'''

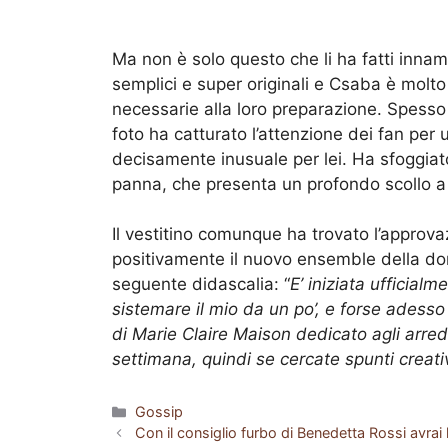
Ma non è solo questo che li ha fatti innam
semplici e super originali e Csaba è molt
necessarie alla loro preparazione. Spesso 
foto ha catturato l’attenzione dei fan per u
decisamente inusuale per lei. Ha sfoggia
panna, che presenta un profondo scollo a
Il vestitino comunque ha trovato l’appro
positivamente il nuovo ensemble della do
seguente didascalia: “
E’ iniziata ufficial
sistemare il mio da un po’, e forse adesso
di Marie Claire Maison dedicato agli arred
settimana, quindi se cercate spunti creati
Categorie
Gossip
Con il consiglio furbo di Benedetta Rossi avrai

'''

▶ **PROBLEM**
Return the line that contains "settimana, quindi se cercate spunti creati" along with every line after it through the end of the entries, exactly, adding nothing.

▶ **TASK RESULT**
settimana, quindi se cercate spunti creati
Categorie
Gossip
Con il consiglio furbo di Benedetta Rossi avrai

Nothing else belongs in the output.